Well, you'll notice that Haskell only does all this magical stuff IF YOU
EXPLICITLY REQUEST IT. So any block of monadic code either has a big
"do" right at the front of it, or all the ">>=" calls are written
explicitly. Either way, it's pretty obvious that "hey man, something
weird is going to happen here".
Haskell allows you to override many, many things: You can change what
number literals mean. You can change what string literals mean.
Obviously you can change what the various comparison and arithmetic
operators do. Monad in a sense allow you to override the semicolon
operator. You can even override pattern matching. But you know what?
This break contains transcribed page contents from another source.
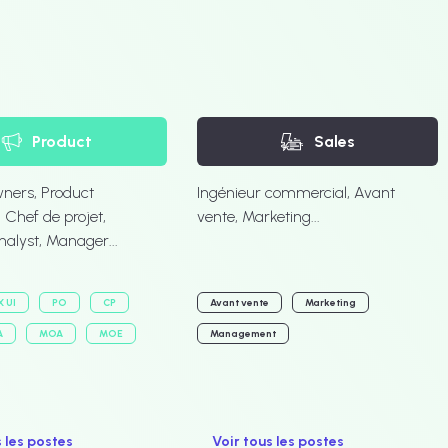
Product
Sales
ners, Product
Ingénieur commercial, Avant
Chef de projet,
vente, Marketing...
nalyst, Manager...
X UI
PO
CP
Avant vente
Marketing
A
MOA
MOE
Management
s les postes
Voir tous les postes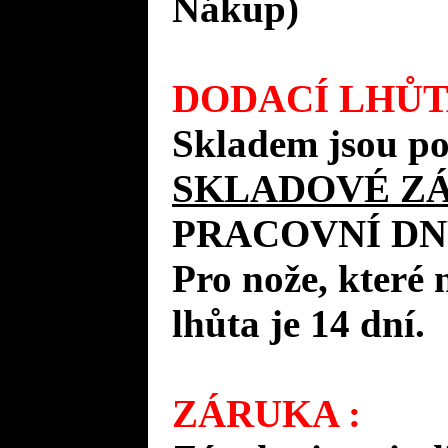
Nákup)
DODACÍ LHŮT
Skladem jsou po
SKLADOVÉ Z
PRACOVNÍ DN
Pro nože, které 
lhůta je 14 dní.
ZÁRUKA :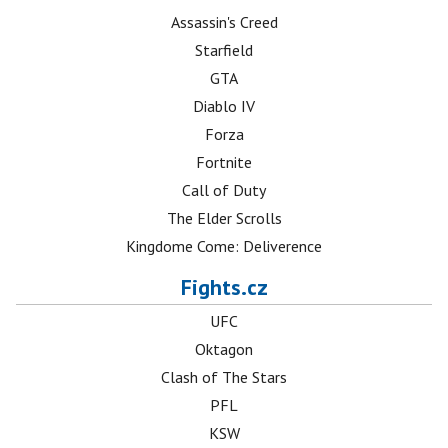
Assassin's Creed
Starfield
GTA
Diablo IV
Forza
Fortnite
Call of Duty
The Elder Scrolls
Kingdome Come: Deliverence
Fights.cz
UFC
Oktagon
Clash of The Stars
PFL
KSW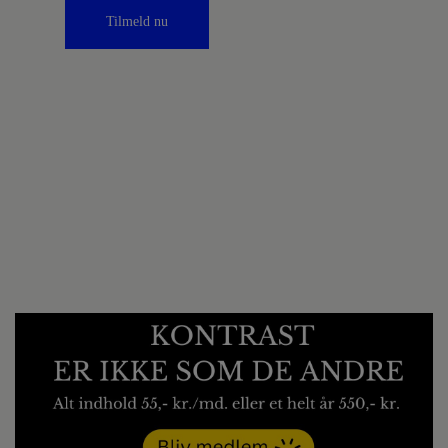
Tilmeld nu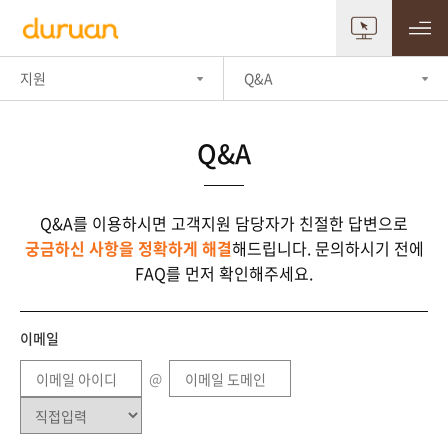
지원
Q&A
Q&A
Q&A를 이용하시면 고객지원 담당자가 친절한 답변으로
궁금하신 사항을 정확하게 해결
해드립니다.
문의하시기 전에
FAQ를 먼저 확인해주세요.
이메일
@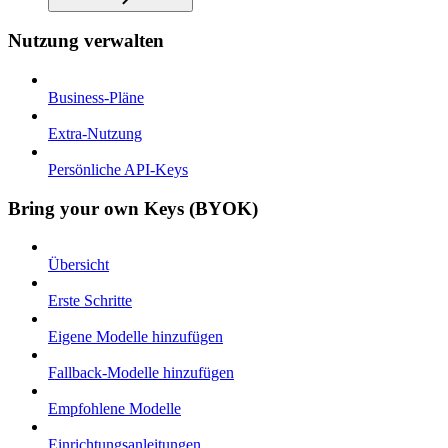
Nutzung verwalten
Business-Pläne
Extra-Nutzung
Persönliche API-Keys
Bring your own Keys (BYOK)
Übersicht
Erste Schritte
Eigene Modelle hinzufügen
Fallback-Modelle hinzufügen
Empfohlene Modelle
Einrichtungsanleitungen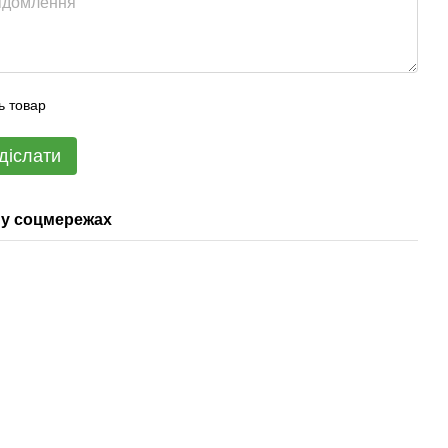
ь товар
діслати
у соцмережах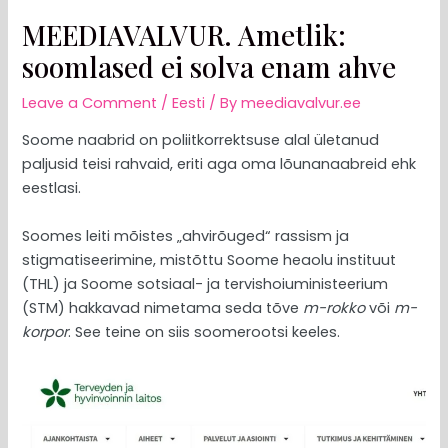
MEEDIAVALVUR. Ametlik:
soomlased ei solva enam ahve
Leave a Comment
/
Eesti
/ By
meediavalvur.ee
Soome naabrid on poliitkorrektsuse alal ületanud
paljusid teisi rahvaid, eriti aga oma lõunanaabreid ehk
eestlasi.
Soomes leiti mõistes „ahvirõuged“ rassism ja
stigmatiseerimine, mistõttu Soome heaolu instituut
(THL) ja Soome sotsiaal- ja tervishoiuministeerium
(STM) hakkavad nimetama seda tõve
m-rokko
või
m-
korpor
. See teine on siis soomerootsi keeles.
It
/doesn't/ let you override function call syntax.
> The overloading (?) of<< and>> is already enough trauma when dealing
> with streams... or not.
You know, considering that C++ demands an explicit type signature on
every tiny little thing... I'm having a hard time imagining how this
would ever be a problem. Especially given that the argument to << is
very, very likely to consist of at least one literal value.
> in fact, monade seems to be the<< with polymorphic type added.
There is a (<<) function in Haskell, in fact, and yes, it's to do with
monads. (It's the same as (>>), but with the arguments swapped around.)
> I wonder if there is a deep difference between haskell& forth... or a
> bit of lisp. Just that haskell dropped all ()...
Haskell dropped the brackets because
1. Functions are first-class, so a "named function" is merely an
ordinary variable who's "value" happens to be a function. So
distinguishing between foo and foo() is not needed.
2. Functions are curried, so foo(1, 2, 3) might run the function and
yield a result, or it might just yield a new, smaller function.